The real problem here is your diet at large, not the snacks. Joshua gives you some really good 'small meal' ideas that can substitute as snacks, but if you do not have an overall satisfying diet, you are going to continue to revert back to old habits. You are working for your diet right now. Your diet should instead work for you.
The first thing to note is that you don't necessarily have to count calories. If you are not actively attempting to eliminate fat or build muscle, I would go so far as to say counting calories is pointless overhead. As long as you don't notice your weight fluctuating under a new diet that's all you need.
Your small meal <-> large meal cycle sounds like you are attempting to limit yourself to meals that lack the nutrition your body requires to thrive. They might be too small, they might be the wrong foods, they might simply not have enough nutrients in them. I don't know for sure because I haven't seen your diet. However, here are a few things you can bear in mind when reviewing your diet.

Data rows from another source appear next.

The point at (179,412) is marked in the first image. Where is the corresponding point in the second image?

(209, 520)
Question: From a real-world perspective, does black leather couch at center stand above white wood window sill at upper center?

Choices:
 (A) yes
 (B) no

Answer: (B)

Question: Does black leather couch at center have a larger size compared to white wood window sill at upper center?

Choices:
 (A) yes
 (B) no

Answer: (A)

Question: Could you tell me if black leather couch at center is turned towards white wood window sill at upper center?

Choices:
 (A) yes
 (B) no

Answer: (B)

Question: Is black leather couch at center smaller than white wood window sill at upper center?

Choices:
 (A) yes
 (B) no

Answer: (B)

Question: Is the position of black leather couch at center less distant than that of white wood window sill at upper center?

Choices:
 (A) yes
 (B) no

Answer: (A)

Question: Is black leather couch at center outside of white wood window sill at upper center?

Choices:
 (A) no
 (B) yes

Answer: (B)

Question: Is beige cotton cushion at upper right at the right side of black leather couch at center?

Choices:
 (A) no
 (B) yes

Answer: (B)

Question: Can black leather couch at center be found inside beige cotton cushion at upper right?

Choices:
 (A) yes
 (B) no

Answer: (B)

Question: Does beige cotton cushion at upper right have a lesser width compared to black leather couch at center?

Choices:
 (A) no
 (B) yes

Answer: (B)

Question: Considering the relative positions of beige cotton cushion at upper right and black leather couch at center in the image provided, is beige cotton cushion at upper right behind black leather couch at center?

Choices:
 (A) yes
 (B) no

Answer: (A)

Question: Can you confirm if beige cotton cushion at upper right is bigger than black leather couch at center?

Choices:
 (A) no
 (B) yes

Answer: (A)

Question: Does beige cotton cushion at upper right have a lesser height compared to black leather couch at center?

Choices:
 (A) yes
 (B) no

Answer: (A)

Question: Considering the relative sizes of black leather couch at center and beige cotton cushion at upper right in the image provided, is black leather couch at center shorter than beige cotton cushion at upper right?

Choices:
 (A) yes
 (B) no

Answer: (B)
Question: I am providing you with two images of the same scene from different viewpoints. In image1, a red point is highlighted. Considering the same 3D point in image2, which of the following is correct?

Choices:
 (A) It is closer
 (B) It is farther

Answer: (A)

Eating often is good - 5-6 smaller meals a day will keep your digestion going at a constant clip and keep you from getting too overhungry. Especially if you have a job that allows you enough flexibility to take a few 15 minute breaks to eat instead of a single 1 hour break, you may want to look into this.

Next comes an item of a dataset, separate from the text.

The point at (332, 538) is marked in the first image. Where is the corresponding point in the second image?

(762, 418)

Fat does not make you fat - Fat, cholesterol, and all the other traditionally 'evil' things are not what cause you to become overweight and unhealthy. The inability to handle these things is what causes this. This inability usually stems from eating way too much fast energy such as sugars and carbohydrates (which backs up your digestive processes), or habitual ingestion of things that mess up the digestive process, such as trans-fats, artificial sweeteners, and select preservatives. Use clean, easy-to-digest fats from things like chicken, pork, eggs, and dairy to keep you satisfied for longer after a meal. Fats will digest relatively slowly and provide longer-term 'fullness' and energy.

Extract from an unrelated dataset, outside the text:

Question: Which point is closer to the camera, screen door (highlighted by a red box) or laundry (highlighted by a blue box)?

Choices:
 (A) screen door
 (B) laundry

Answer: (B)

Balance in all meals - Meals are most satisfying when they have a large variety of nutrients in them. Your body likes to use a large array of nutrients, and when it's short on something it wants, it has a tendency to ask very loudly by inducing a food craving. If you are having simply a bowl of oatmeal for a meal, you cannot expect it to keep you satisfied for long. A bowl of oatmeal mixed with eggs and garnished with cinnamon and apple slices, however, will probably hold on nicely.